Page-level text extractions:

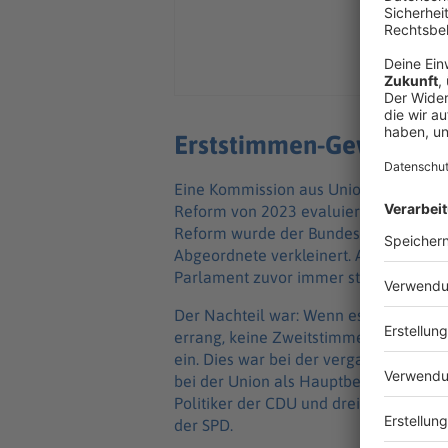
Erststimmen-Gewinner s
Eine Kommission aus Union und SPD so
Reform von 2023 evaluieren und Ände
Reform wurde der Bundestag bei der 
Abgeordnete verkleinert. Abgeschafft
Parlament zuvor immer stärker aufgeb
Der Nachteil war: Wenn es für ein Dir
errang, keine Zweitstimmendeckung sei
ein. Dies war bei der vergangenen Bun
bei der Union als Hauptbetroffene für
Politiker der CDU und drei der CSU, a
der SPD.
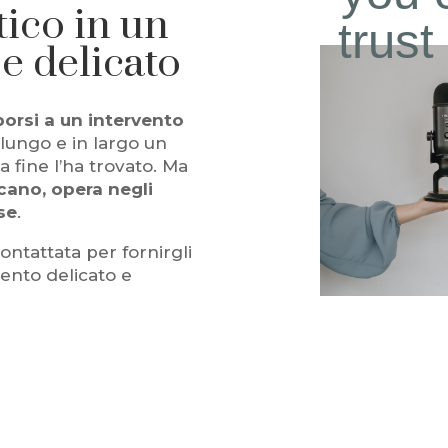
tico in un
trus
e delicato
orsi a un intervento
 lungo e in largo un
a fine l’ha trovato. Ma
cano, opera negli
ese
.
ontattata per fornirgli
ento delicato e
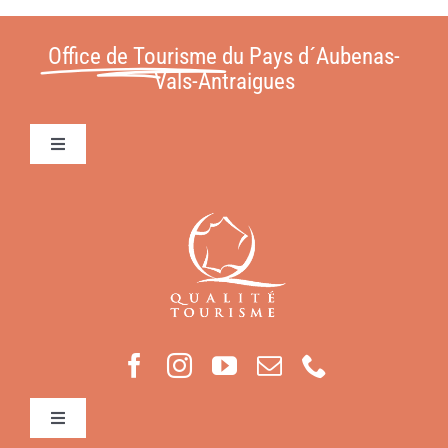
Office de Tourisme
du Pays d´Aubenas-
Vals-Antraigues
Toggle
Navigation
Conditions Générales de Vente
Contact
Mentions légales
Toggle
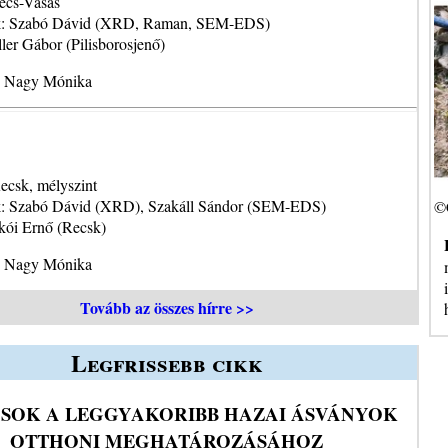
écs-Vasas
ok: Szabó Dávid (XRD, Raman, SEM-EDS)
ler Gábor (Pilisborosjenő)
5 Nagy Mónika
ecsk, mélyszint
k: Szabó Dávid (XRD), Szakáll Sándor (SEM-EDS)
©
kói Ernő (Recsk)
6 Nagy Mónika
Tovább az összes hírre >>
Legfrissebb cikk
SOK A LEGGYAKORIBB HAZAI ÁSVÁNYOK
OTTHONI MEGHATÁROZÁSÁHOZ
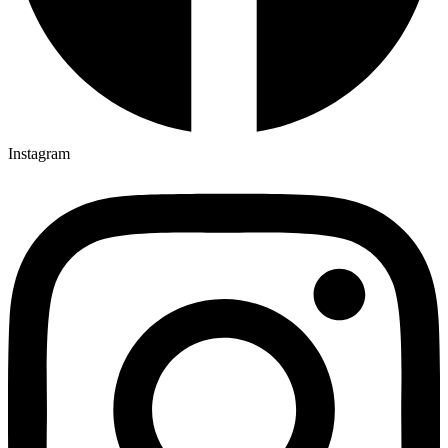
Instagram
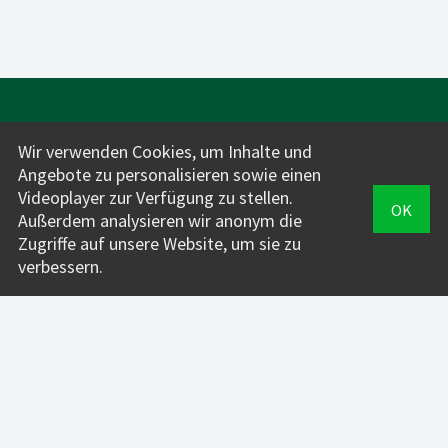
Wir verwenden Cookies, um Inhalte und
Angebote zu personalisieren sowie einen
Videoplayer zur Verfügung zu stellen.
OK
Außerdem analysieren wir anonym die
Für Fahrlehrer*innen:
Zugriffe auf unsere Website, um sie zu
INFOS + PREISE
verbessern.
VERWALTUNG
FahrAPP
Für Fahrschüler*innen:
DOWNLOAD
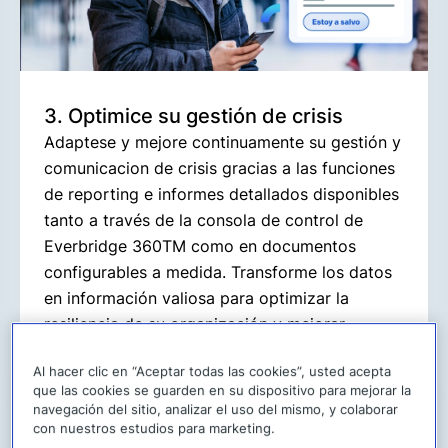
3. Optimice su gestión de crisis
Adaptese y mejore continuamente su gestión y
comunicacion de crisis gracias a las funciones
de reporting e informes detallados disponibles
tanto a través de la consola de control de
Everbridge 360TM como en documentos
configurables a medida. Transforme los datos
en información valiosa para optimizar la
resiliencia de su organización y mejorar
continuamente su capacidad de respuesta.
Al hacer clic en “Aceptar todas las cookies”, usted acepta
que las cookies se guarden en su dispositivo para mejorar la
navegación del sitio, analizar el uso del mismo, y colaborar
con nuestros estudios para marketing.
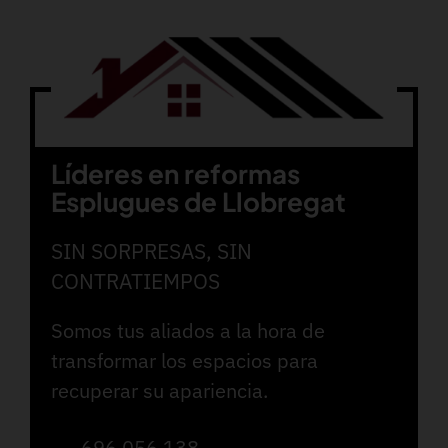
Líderes en reformas
Esplugues de Llobregat
SIN SORPRESAS, SIN
CONTRATIEMPOS
Somos tus aliados a la hora de
transformar los espacios para
recuperar su apariencia.
696 056 138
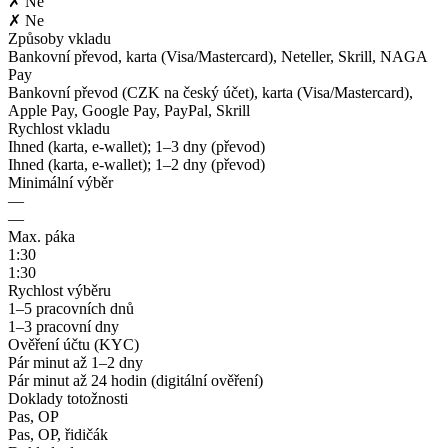
✗ Ne
✗ Ne
Způsoby vkladu
Bankovní převod, karta (Visa/Mastercard), Neteller, Skrill, NAGA
Pay
Bankovní převod (CZK na český účet), karta (Visa/Mastercard),
Apple Pay, Google Pay, PayPal, Skrill
Rychlost vkladu
Ihned (karta, e-wallet); 1–3 dny (převod)
Ihned (karta, e-wallet); 1–2 dny (převod)
Minimální výběr
—
—
Max. páka
1:30
1:30
Rychlost výběru
1–5 pracovních dnů
1–3 pracovní dny
Ověření účtu (KYC)
Pár minut až 1–2 dny
Pár minut až 24 hodin (digitální ověření)
Doklady totožnosti
Pas, OP
Pas, OP, řidičák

Exercise: Please retype the whole of the data precisely, omitting pictures.

Finished exercise:
Erststimmen-Gewinner s
Eine Kommission aus Union und SPD so
Reform von 2023 evaluieren und Ände
Reform wurde der Bundestag bei der 
Abgeordnete verkleinert. Abgeschafft
Parlament zuvor immer stärker aufgeb
Der Nachteil war: Wenn es für ein Dir
errang, keine Zweitstimmendeckung sei
ein. Dies war bei der vergangenen Bun
bei der Union als Hauptbetroffene für
Politiker der CDU und drei der CSU, a
der SPD.
tico in un
trus
e delicato
orsi a un intervento
 lungo e in largo un
a fine l’ha trovato. Ma
cano, opera negli
ese
.
ontattata per fornirgli
ento delicato e
Office de Tourisme
du Pays d´Aubenas-
Vals-Antraigues
Toggle
Navigation
Conditions Générales de Vente
Contact
Mentions légales
Toggle
écs-Vasas
ok: Szabó Dávid (XRD, Raman, SEM-EDS)
ler Gábor (Pilisborosjenő)
5 Nagy Mónika
ecsk, mélyszint
k: Szabó Dávid (XRD), Szakáll Sándor (SEM-EDS)
©
kói Ernő (Recsk)
6 Nagy Mónika
Tovább az összes hírre >>
Legfrissebb cikk
SOK A LEGGYAKORIBB HAZAI ÁSVÁNYOK
OTTHONI MEGHATÁROZÁSÁHOZ
Instagram
Wir verwenden Cookies, um Inhalte und
Angebote zu personalisieren sowie einen
Videoplayer zur Verfügung zu stellen.
OK
Außerdem analysieren wir anonym die
Für Fahrlehrer*innen:
Zugriffe auf unsere Website, um sie zu
INFOS + PREISE
verbessern.
VERWALTUNG
FahrAPP
Für Fahrschüler*innen:
DOWNLOAD
3. Optimice su gestión de crisis
Adaptese y mejore continuamente su gestión y
comunicacion de crisis gracias a las funciones
de reporting e informes detallados disponibles
tanto a través de la consola de control de
Everbridge 360TM como en documentos
configurables a medida. Transforme los datos
en información valiosa para optimizar la
resiliencia de su organización y mejorar
continuamente su capacidad de respuesta.
Al hacer clic en “Aceptar todas las cookies”, usted acepta
que las cookies se guarden en su dispositivo para mejorar la
navegación del sitio, analizar el uso del mismo, y colaborar
con nuestros estudios para marketing.
Líderes en reformas
Esplugues de Llobregat
SIN SORPRESAS, SIN
CONTRATIEMPOS
Somos tus aliados a la hora de
transformar los espacios para
recuperar su apariencia.
696 056 138
✗ Ne
✗ Ne
Způsoby vkladu
Bankovní převod, karta (Visa/Mastercard), Neteller, Skrill, NAGA
Pay
Bankovní převod (CZK na český účet), karta (Visa/Mastercard),
Apple Pay, Google Pay, PayPal, Skrill
Rychlost vkladu
Ihned (karta, e-wallet); 1–3 dny (převod)
Ihned (karta, e-wallet); 1–2 dny (převod)
Minimální výběr
—
—
Max. páka
1:30
1:30
Rychlost výběru
1–5 pracovních dnů
1–3 pracovní dny
Ověření účtu (KYC)
Pár minut až 1–2 dny
Pár minut až 24 hodin (digitální ověření)
Doklady totožnosti
Pas, OP
Pas, OP, řidičák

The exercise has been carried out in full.